**Work order**
Going line by line through the records below, count those with the word "sport" and give only the count.

**Supplied material**

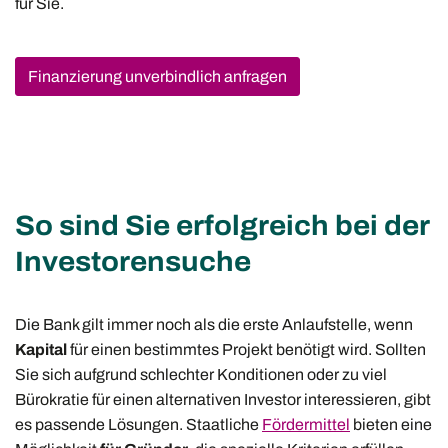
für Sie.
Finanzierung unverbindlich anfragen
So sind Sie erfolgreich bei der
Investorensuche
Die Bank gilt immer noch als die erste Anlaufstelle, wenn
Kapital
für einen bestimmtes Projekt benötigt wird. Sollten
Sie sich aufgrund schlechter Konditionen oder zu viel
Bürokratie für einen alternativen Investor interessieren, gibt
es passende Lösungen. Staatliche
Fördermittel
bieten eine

---

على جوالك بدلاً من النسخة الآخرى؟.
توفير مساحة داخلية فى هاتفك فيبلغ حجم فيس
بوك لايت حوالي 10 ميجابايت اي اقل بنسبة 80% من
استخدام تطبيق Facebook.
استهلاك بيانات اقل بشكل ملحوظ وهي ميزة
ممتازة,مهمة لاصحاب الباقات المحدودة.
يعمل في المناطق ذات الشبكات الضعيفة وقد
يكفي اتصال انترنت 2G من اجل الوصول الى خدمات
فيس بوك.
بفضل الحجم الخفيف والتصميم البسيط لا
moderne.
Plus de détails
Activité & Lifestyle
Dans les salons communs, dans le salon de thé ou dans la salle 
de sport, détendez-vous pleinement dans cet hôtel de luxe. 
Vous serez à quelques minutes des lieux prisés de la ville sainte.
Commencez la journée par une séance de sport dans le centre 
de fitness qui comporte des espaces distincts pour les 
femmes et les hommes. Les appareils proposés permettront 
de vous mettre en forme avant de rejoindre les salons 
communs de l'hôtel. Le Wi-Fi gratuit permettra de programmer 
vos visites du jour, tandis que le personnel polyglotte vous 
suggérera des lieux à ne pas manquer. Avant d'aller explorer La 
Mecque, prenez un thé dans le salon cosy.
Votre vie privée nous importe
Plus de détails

--

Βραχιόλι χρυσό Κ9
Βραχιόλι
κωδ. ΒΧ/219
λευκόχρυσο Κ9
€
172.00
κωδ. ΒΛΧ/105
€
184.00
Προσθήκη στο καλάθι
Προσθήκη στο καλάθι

**Answer for this exercise**
2